In 1291, all of Venice’s glass furnaces were moved to the ancient island city of Murano, the better to control the risk of fire and industrial espionage. For Venice made the finest glass in Europe – transparent crystal, spectacles, blown-glass mirrors and coloured glass and beads – and it held on to its secrets until the early 17th century. To meet the demand for cristallo di Venezia the kilns burned day and night, and the glass workers laboured in shifts in the searing heat, except in August and September, when they relaxed at bullfights and ‘other rowdy sports’.
But the glassmakers had other compensations. Even more than the arsenalotti they were treated as the aristocrats of Venetian artisans, ennobled, they claimed, by the French King Henri III on his way from Poland to France.

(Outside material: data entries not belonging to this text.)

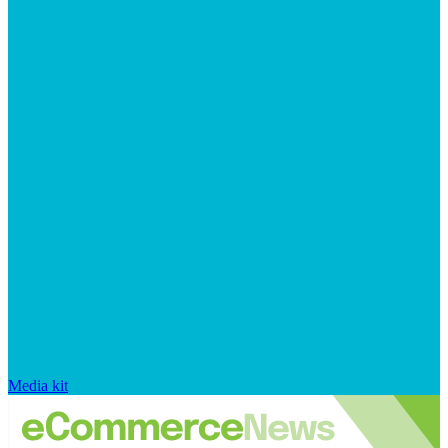
Media kit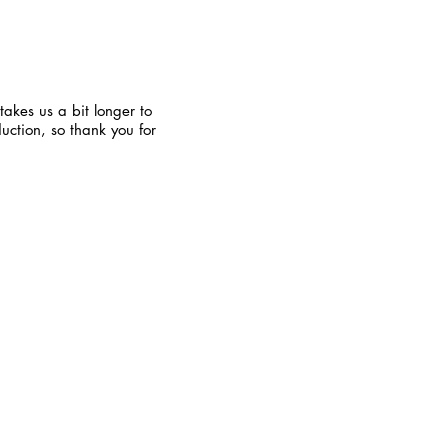
takes us a bit longer to
uction, so thank you for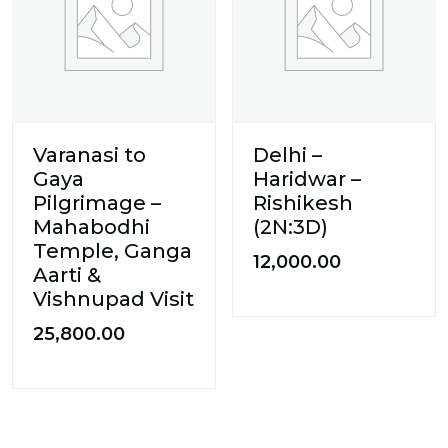
Varanasi to
Delhi –
Gaya
Haridwar –
Pilgrimage –
Rishikesh
Mahabodhi
(2N:3D)
Temple, Ganga
12,000.00
Aarti &
Vishnupad Visit
25,800.00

Murano was permitted to govern itself as a kind of autonomous republic of glass, with a population of 30,000, minting its own coins, policing itself, even developing its own ‘Golden Book’, whose enlistees built solid palaces along Murano’s own Grand Canal.
Patricians and humanist scholars from Venice retreated here to summer villas with luxuriant summer gardens, where they strolled under the trees like the ancient Greeks discussing art and philosophy in their academies. In 1376, a law was passed declaring that any male child of a patrician and a glassblower’s daughter could sit in the Maggior Consiglio. Other laws were passed to discourage glassmakers from being tempted abroad and divulging their secrets. Their families would be imprisoned, the legend went, and the Ten would dispatch assassins on their trail (these stories were mostly bluster, for there are historical references to Murano glassblowers living quite openly in other cities).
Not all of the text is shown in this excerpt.